Begin at the line that holds "is (1147, 2576)." and copy each line exactly until the data below ends, including that last line but no pictures.
============
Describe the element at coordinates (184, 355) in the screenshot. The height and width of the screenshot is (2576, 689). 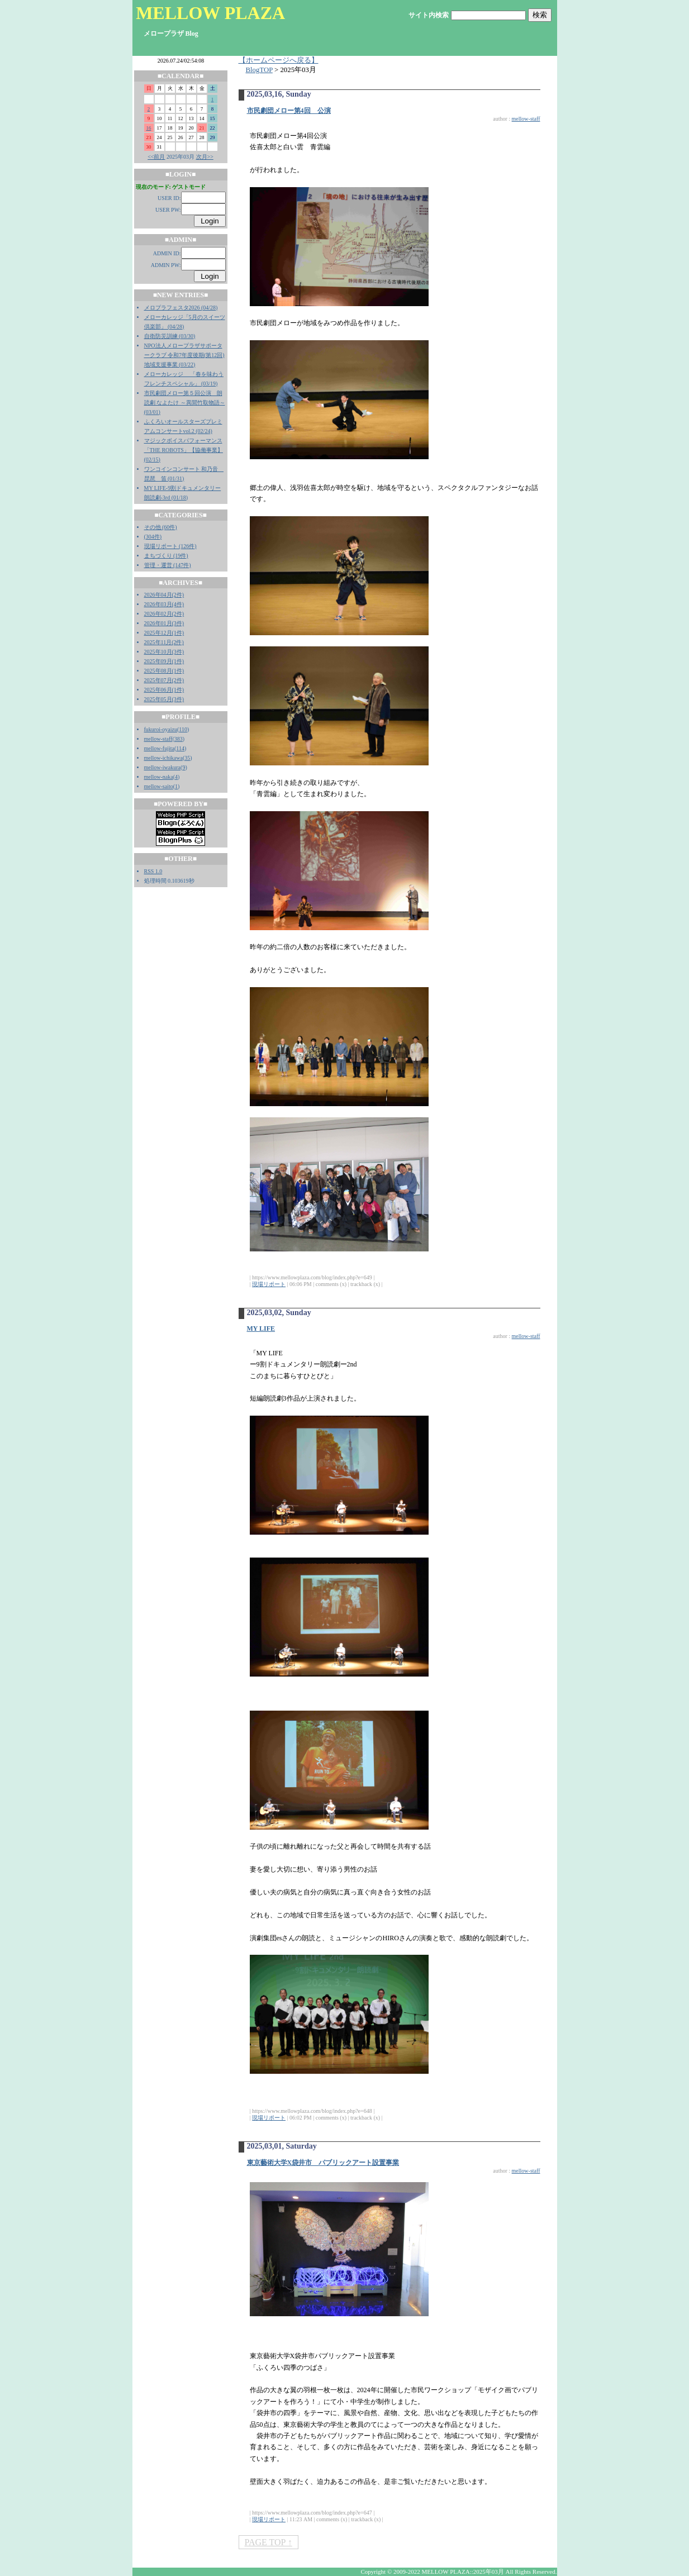
I see `NPO法人メロープラザサポータークラブ 令和7年度後期(第12回)地域支援事業 (03/22)` at that location.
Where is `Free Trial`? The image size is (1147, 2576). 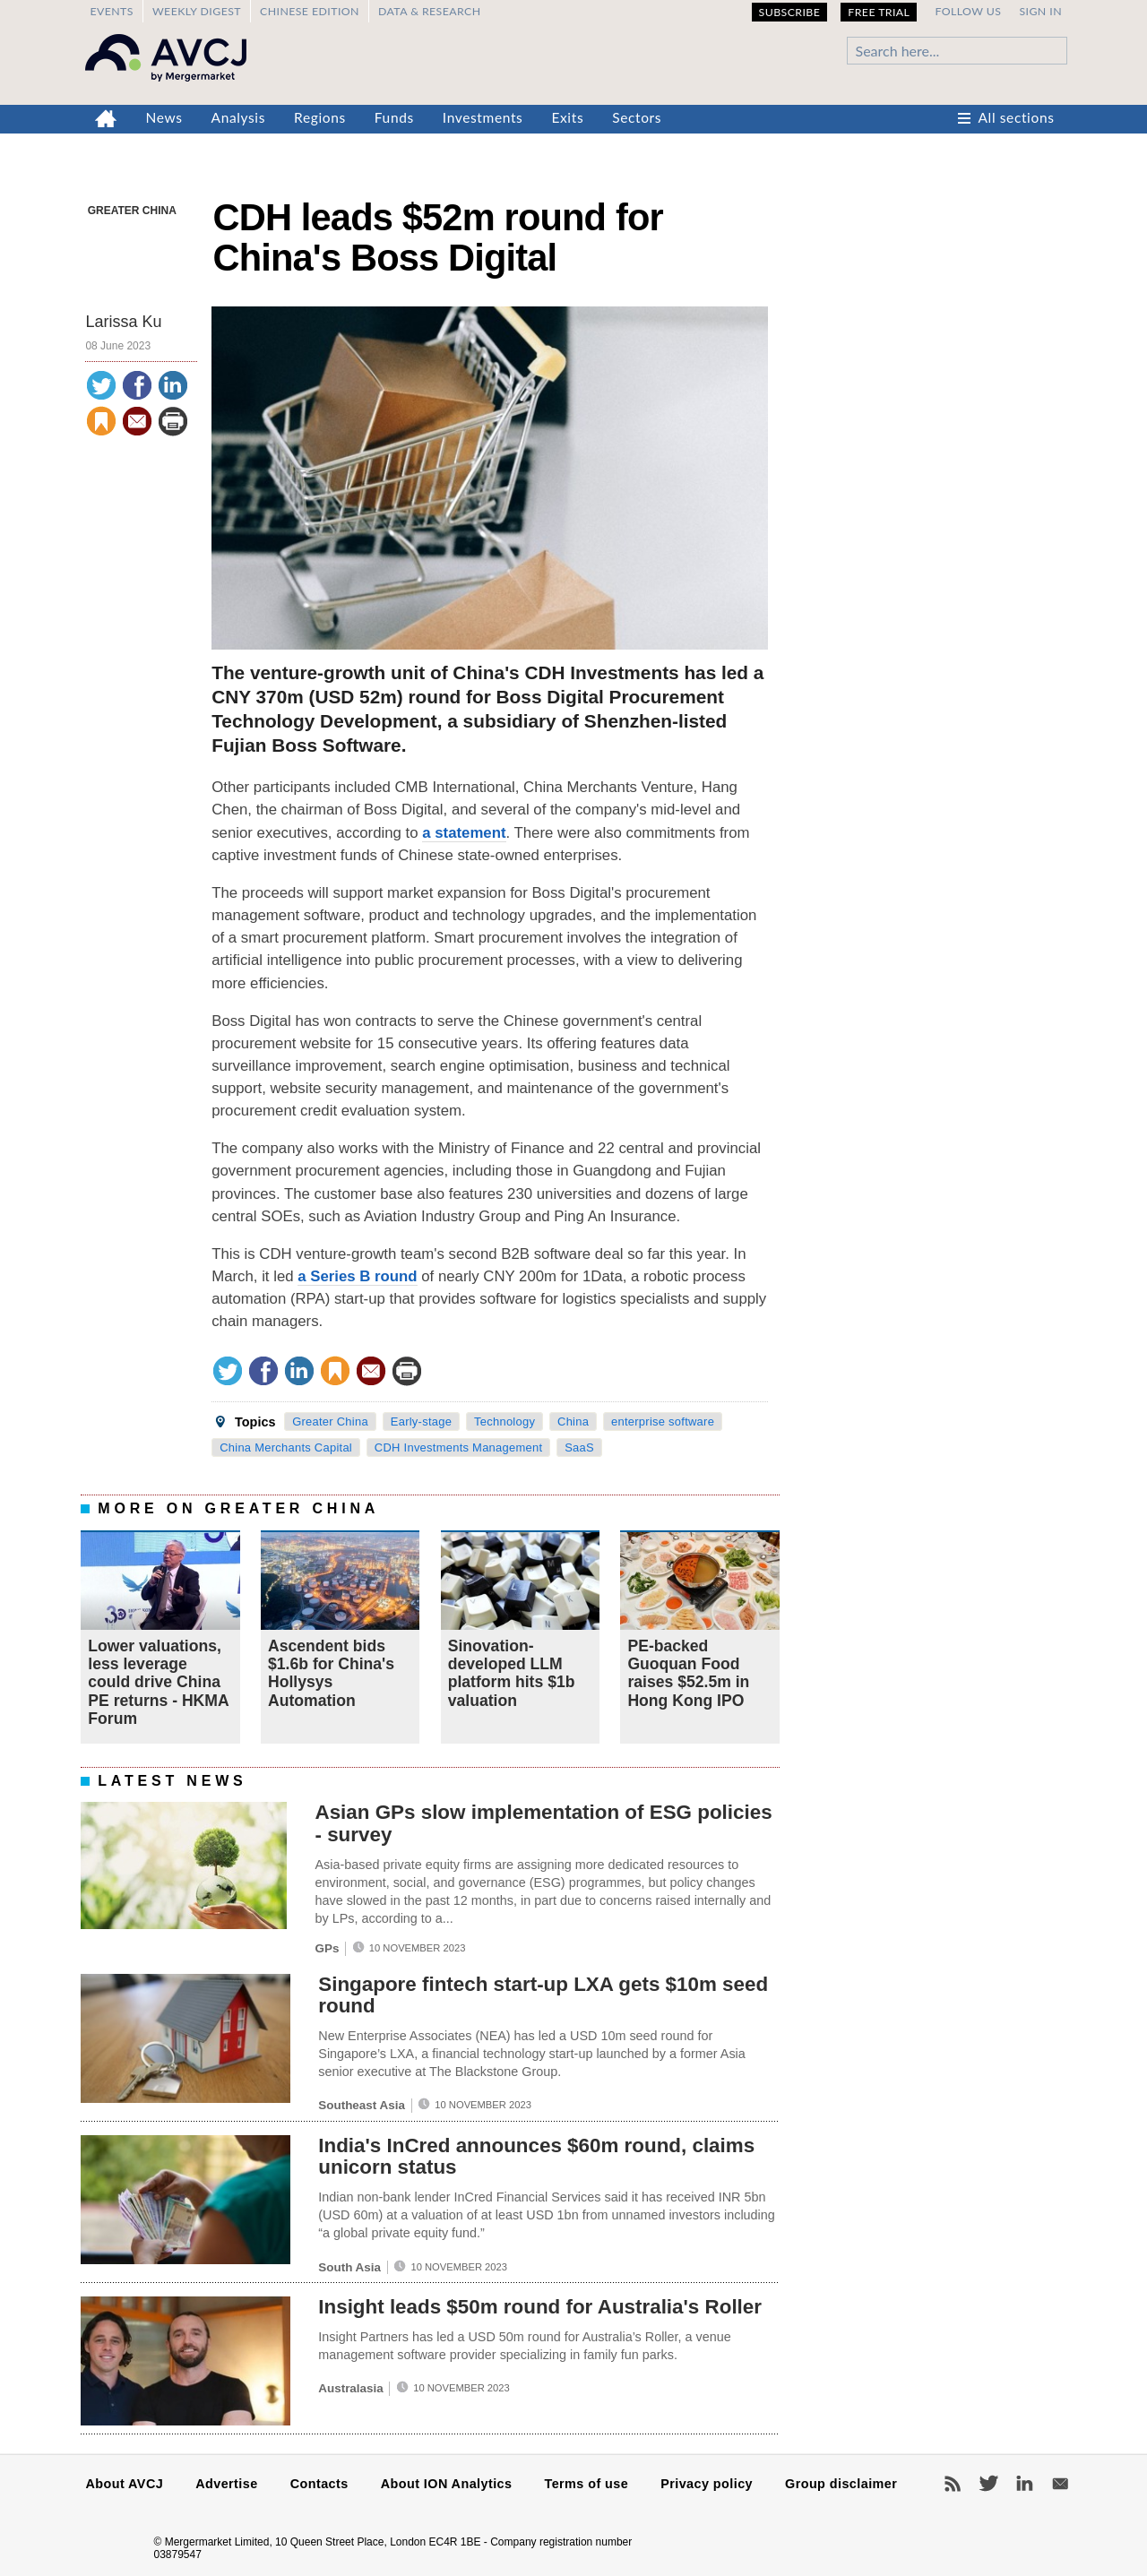
Free Trial is located at coordinates (879, 12).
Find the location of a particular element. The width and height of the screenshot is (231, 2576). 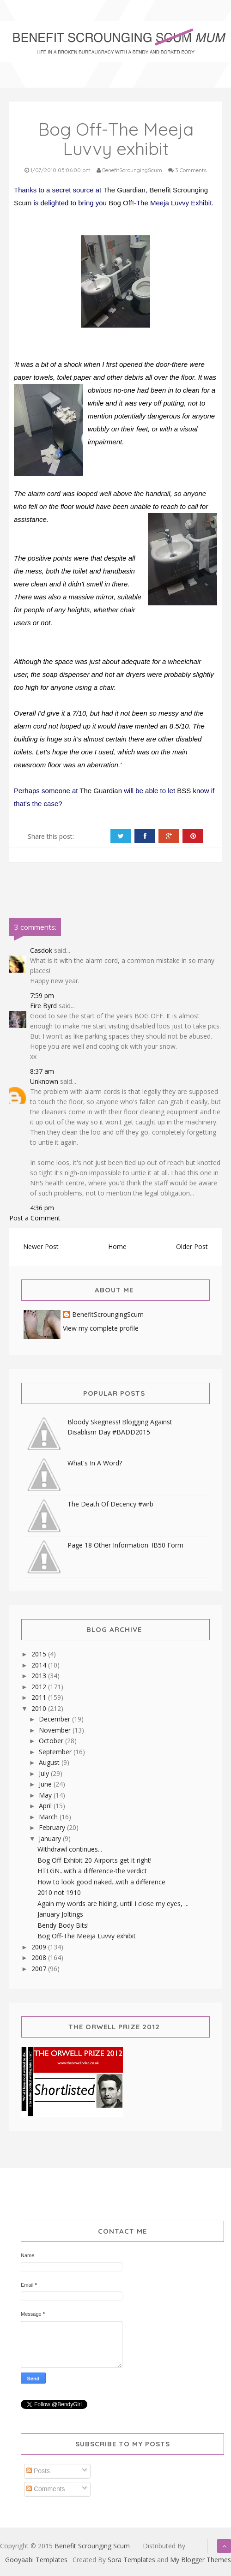

2015 is located at coordinates (39, 1654).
============
* [ANSWER TO THIS PROBLEM]:
Where is `Free Trial`? The image size is (1147, 2576). 
Free Trial is located at coordinates (879, 12).
Find the location of a particular element. The width and height of the screenshot is (231, 2576). 

2015 is located at coordinates (39, 1654).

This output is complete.